The effect Suzy achieves through her impasto technique makes for a surprising viewing experience. Working with M. Graham oils she first fills out her composition with flat fields of color. Once the scene is set, Suzy lets her palette dry out and scrapes it down. She notes that a glass palette is best for this as it can be scraped totally clean. She then collects those scrapings, filling a small container at her station with little curls of dried paint. Next, working with Liquin Impasto and heavier applications of paint, she fixes the scraped paint onto her surface and uses a palette knife to sculpt directly on her canvas. Once she achieves her desired texture, Suzy plays more with the color of her piece, taking every opportunity to capture a fresh view of the work. She turns the painting upside down, steps away from it and periodically looks at it over her shoulder through a mirror. The result is a painting that offers a dynamic viewing experience. From across the room, the image is vivid and inviting, but, as you get closer, the surface reveals its intricate texture and the image that appeared flat from a far begins to leap out and take literal shape.

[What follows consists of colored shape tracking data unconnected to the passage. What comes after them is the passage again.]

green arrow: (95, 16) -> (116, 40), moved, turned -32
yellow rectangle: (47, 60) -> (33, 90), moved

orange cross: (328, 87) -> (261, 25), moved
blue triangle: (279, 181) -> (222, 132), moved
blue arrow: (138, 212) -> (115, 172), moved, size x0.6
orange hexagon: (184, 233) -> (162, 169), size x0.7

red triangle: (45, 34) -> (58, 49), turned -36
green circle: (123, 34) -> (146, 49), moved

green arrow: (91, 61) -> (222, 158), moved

The last picture below shows Suzy’s painting at the end of the day Friday.  We’ll post an update with a picture of her finished work.  UPDATE:  The last picture shows Suzy’s finished painting.

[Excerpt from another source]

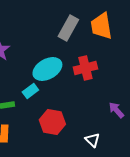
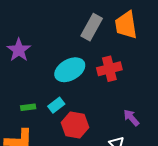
cyan rectangle: (30, 91) -> (56, 105), moved
purple arrow: (116, 110) -> (131, 118), moved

Click on thumbnails to see larger pictures.


Wednesday, 4/13/11: Shawn Demarest

Shawn Demarest set up her French-style easel today with her palette positioned on the drawer of her easel between her canvas and her chair.  To her left, she set up her photographic reference as though she were sitting outdoors viewing her subject to the side of her easel.  Her painting today was inspired by a night-time photo she’d taken of traffic crossing the Ross Island Bridge south of downtown Portland.   Shawn has spent a lot of time painting outdoors on location, or “en plein air.”  This experience has helped her develop skills very useful to painters — quickly taking in a scene and making creative decisions about how to depict forms, light, and colors; selecting and mixing paints from a limited and harmonious range of colors; and choosing the appropriate level of detail to convey the mood and movement of a specific place and time.

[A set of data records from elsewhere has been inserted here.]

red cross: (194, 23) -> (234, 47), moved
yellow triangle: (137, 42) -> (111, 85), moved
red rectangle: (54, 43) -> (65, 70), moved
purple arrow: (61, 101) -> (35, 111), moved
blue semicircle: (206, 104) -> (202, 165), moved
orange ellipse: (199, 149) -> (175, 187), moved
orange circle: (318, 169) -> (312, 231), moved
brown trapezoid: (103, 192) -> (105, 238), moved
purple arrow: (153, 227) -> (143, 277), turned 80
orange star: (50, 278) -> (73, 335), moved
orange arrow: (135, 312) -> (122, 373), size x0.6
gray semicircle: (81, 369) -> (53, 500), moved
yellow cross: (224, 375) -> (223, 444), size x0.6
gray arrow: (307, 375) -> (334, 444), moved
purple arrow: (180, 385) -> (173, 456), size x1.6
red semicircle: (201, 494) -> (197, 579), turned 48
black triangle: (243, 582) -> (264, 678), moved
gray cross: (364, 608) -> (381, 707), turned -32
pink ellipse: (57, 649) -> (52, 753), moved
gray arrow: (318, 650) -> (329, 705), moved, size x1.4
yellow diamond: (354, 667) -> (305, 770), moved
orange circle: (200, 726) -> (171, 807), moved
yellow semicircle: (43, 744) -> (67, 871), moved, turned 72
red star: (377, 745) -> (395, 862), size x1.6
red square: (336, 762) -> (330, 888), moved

Over the past year, a greater amount of Shawn’s work has occurred inside her studio.  Painting indoors has allowed her to keep making paintings during our long, wet winter and as enabled her to work on more pieces at a time when preparing for shows.  Painting in her studio also allows more time to work on each piece without having to worry about changing light or packing up at the end of the day.  With more time to focus on each painting, she can take breaks to get some distance from her work and reflect on the direction her work is taking.

Shawn is inspired by the scenes and places she sees every day in her Southeast Portland neighborhood.   When she’s planning a piece that she will work on indoors, Shawn likes to take photos outdoors that capture a special view or moment.  Her plein air background enables her to keep these special moments fresh and alive in her paintings, even when working indoors away from her subjects.